TASK DETAILS — Reproduce, exactly and in full, the lines from the one with "Cada Vez Mais Especializados" through the one with "Ritual para el 1 de abril: Prende tu vela" in the data below; drop pictures.

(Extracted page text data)
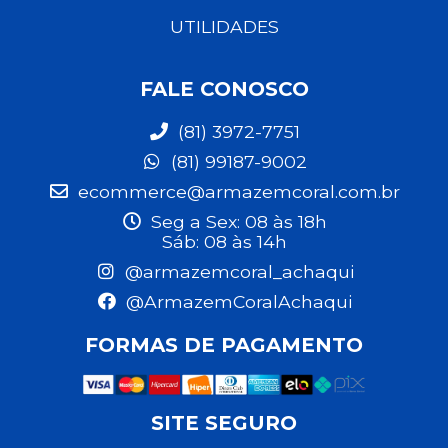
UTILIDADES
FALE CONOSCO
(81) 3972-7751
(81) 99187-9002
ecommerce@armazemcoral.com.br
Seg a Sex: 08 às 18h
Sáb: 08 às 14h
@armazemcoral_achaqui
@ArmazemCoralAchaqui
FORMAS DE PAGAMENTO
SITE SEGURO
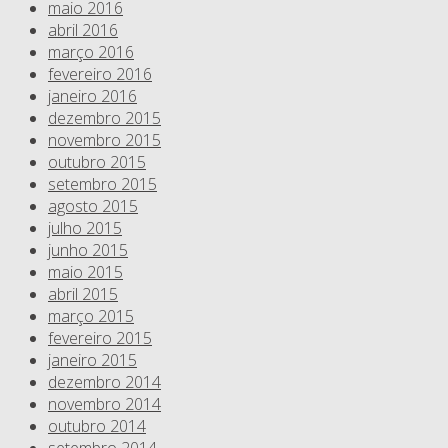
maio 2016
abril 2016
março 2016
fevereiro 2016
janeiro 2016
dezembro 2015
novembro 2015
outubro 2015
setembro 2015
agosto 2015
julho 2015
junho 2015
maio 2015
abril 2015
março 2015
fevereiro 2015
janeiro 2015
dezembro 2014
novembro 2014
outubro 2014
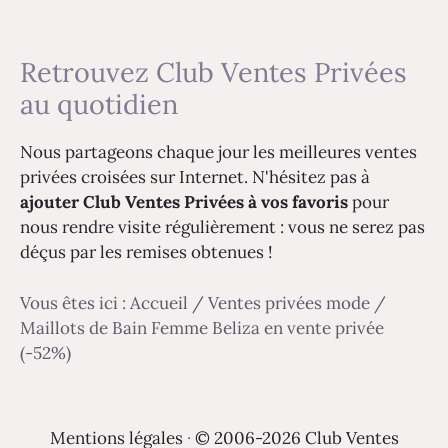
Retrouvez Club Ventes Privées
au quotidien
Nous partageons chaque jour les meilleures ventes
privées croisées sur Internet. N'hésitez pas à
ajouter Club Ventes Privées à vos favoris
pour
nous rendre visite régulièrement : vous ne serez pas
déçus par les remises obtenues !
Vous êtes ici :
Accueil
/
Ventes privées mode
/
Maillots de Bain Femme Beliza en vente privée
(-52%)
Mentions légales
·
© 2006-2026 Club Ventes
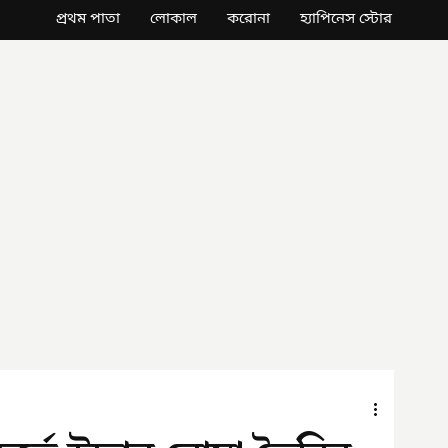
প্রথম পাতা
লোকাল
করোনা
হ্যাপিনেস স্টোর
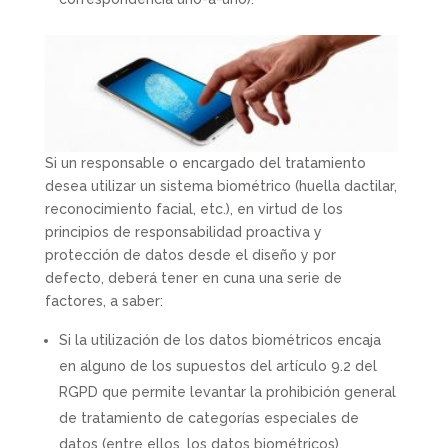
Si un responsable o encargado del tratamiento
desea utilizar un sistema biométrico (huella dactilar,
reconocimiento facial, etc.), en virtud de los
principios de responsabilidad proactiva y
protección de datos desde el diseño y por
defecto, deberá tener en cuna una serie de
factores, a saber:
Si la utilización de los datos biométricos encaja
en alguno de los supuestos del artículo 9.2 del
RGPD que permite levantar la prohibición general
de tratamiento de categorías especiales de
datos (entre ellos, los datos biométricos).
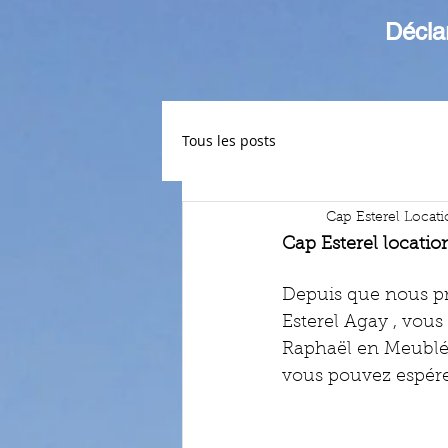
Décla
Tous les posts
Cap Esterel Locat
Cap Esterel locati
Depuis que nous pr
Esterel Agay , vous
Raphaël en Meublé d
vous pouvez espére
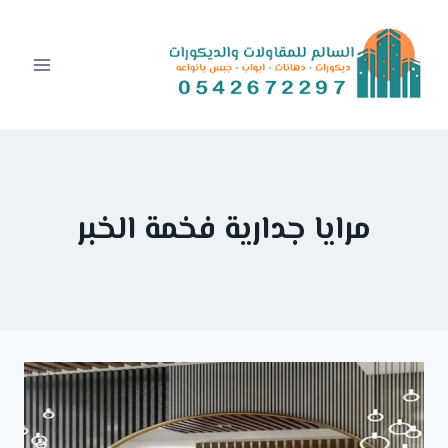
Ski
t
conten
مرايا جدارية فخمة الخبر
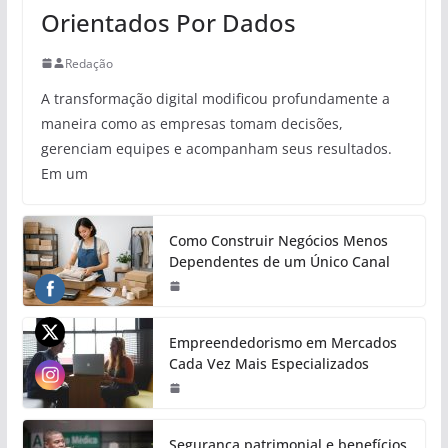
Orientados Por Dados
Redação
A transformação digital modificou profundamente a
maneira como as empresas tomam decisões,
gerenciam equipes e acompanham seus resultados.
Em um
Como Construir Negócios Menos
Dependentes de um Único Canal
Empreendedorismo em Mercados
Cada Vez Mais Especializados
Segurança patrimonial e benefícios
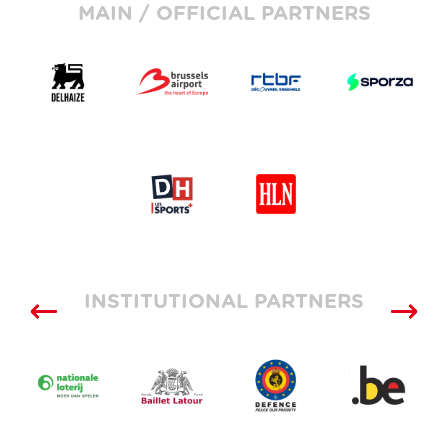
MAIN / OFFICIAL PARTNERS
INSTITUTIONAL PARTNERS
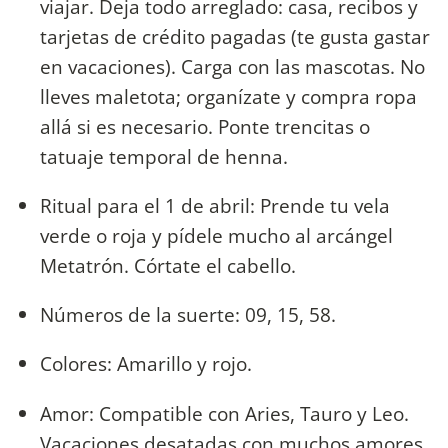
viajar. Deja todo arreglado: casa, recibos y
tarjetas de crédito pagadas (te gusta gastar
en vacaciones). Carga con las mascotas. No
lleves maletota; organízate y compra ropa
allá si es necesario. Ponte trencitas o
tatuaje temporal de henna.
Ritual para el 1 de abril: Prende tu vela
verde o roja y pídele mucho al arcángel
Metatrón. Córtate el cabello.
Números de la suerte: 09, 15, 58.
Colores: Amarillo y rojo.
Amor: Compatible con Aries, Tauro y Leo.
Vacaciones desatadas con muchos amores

WRITTEN ANSWER —
Cada Vez Mais Especializados
Segurança patrimonial e benefícios
MAIN / OFFICIAL PARTNERS
INSTITUTIONAL PARTNERS
viajar. Deja todo arreglado: casa, recibos y
tarjetas de crédito pagadas (te gusta gastar
en vacaciones). Carga con las mascotas. No
lleves maletota; organízate y compra ropa
allá si es necesario. Ponte trencitas o
tatuaje temporal de henna.
Ritual para el 1 de abril: Prende tu vela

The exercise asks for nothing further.